According to a 2008 article in The New York Times, "Dr. McLeroy believes that Earth's appearance is a recent geologic event — thousands of years old, not 4.5 billion. 'I believe a lot of incredible things,' he said, 'The most incredible thing I believe is the Christmas story. That little baby born in the manger was the God that created the universe.'" McLeroy's statements regarding science have been criticized. McLeroy and other Board members who want to challenge evolution have received criticism from more than fifty secular scientific organizations over an attempt to weaken the commonly believed theory of evolution. In particular, biologist Kenneth R. Miller called McLeroy's statements on science "breathtakingly" incorrect.

In March 2008, McLeroy was criticized for racially and culturally insensitive remarks saying: "What good does it do to put a Chinese story in an English book? ... So you really don't want Chinese books with a bunch of crazy Chinese words in them." He later apologized.

In 2009, McLeroy spoke at a board meeting using several quotes from scientists to discredit evolution.
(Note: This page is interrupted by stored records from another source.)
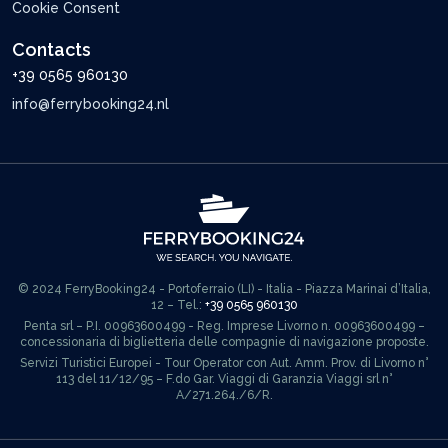
Cookie Consent
Contacts
+39 0565 960130
info@ferrybooking24.nl
© 2024 FerryBooking24 - Portoferraio (LI) - Italia - Piazza Marinai d’Italia,
12 – Tel.:
+39 0565 960130
Penta srl – P.I. 00963600499 - Reg. Imprese Livorno n. 00963600499 –
concessionaria di biglietteria delle compagnie di navigazione proposte.
Servizi Turistici Europei - Tour Operator con Aut. Amm. Prov. di Livorno n°
113 del 11/12/95 – F.do Gar. Viaggi di Garanzia Viaggi srl n°
A/271.264./6/R.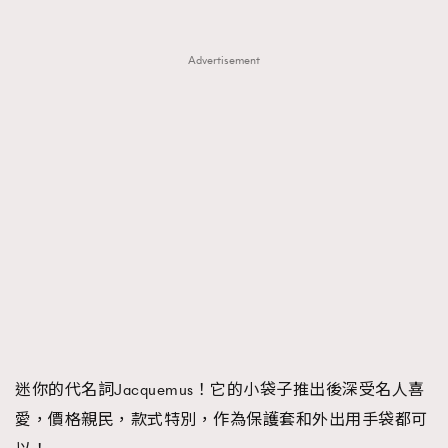
Advertisement
迷你的代名詞Jacquemus！它的小袋子推出後深受名人喜
愛，價格親民，款式特別，作為保護套和外出用手袋都可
A biology teacher later found the quotes incomplete, out of context, and/or incorrectly taken from a creationist website. McLeroy said that while "some of the material was taken from the creationist site […] a lot of the quotes I did get on my own." McLeroy appeared on the Comedy Central program the Colbert Report in April 2012 wherein he said "In the beginning, God created the heavens and the earth, and when I looked at the evidence for evolution, I found it unconvincing so I don't think he used evolution to do it, that's my big deal."
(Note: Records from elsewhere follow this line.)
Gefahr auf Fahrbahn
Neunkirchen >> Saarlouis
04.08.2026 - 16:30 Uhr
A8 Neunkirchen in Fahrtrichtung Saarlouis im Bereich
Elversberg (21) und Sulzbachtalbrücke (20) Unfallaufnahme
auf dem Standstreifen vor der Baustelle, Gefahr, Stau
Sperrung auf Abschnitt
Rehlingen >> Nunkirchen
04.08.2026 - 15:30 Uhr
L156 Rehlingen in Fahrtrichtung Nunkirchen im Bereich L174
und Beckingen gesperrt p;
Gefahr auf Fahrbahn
On May 28, 2009, McLeroy's nomination as board chair failed to gain state Senate approval. Only nineteen of the thirty-one state senators voted for him, two votes short of the 2/3 majority needed for approval. Gail Lowe became the new chair (since then Barbara Cargill), but McLeroy continued to dominate board meetings in what Russell Shorto described as "a single-handed display of arch-conservative political strong-arming."
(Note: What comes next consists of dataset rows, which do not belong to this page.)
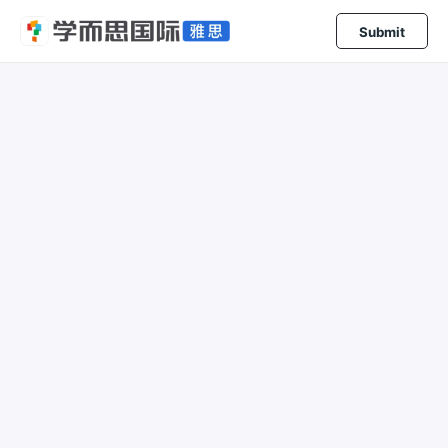
Submit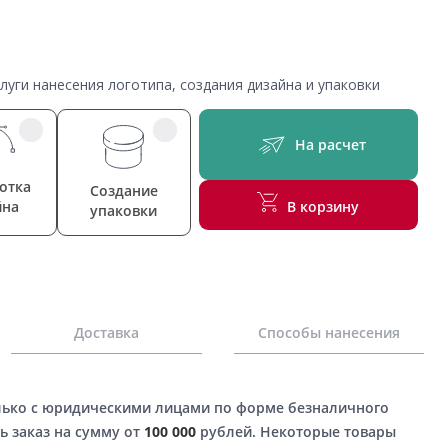
уги нанесения логотипа, создания дизайна и упаковки
На расчет
отка
Создание
йна
В корзину
упаковки
Доставка
Способы нанесения
лько с юридическими лицами по форме безналичного
ь заказ на сумму от
100 000
рублей. Некоторые товары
In an interview in October 2009, McLeroy explained his approach to public school history textbook evaluation: "... we are a Christian nation founded on Christian principles. The way I evaluate history textbooks is first I see how they cover Christianity and Israel. Then I see how they treat Ronald Reagan — he needs to get credit for saving the world from communism and for the good economy over the last twenty years because he lowered taxes." McLeroy also did an interview about the hearings and the documentary on The Skeptics' Guide to the Universe.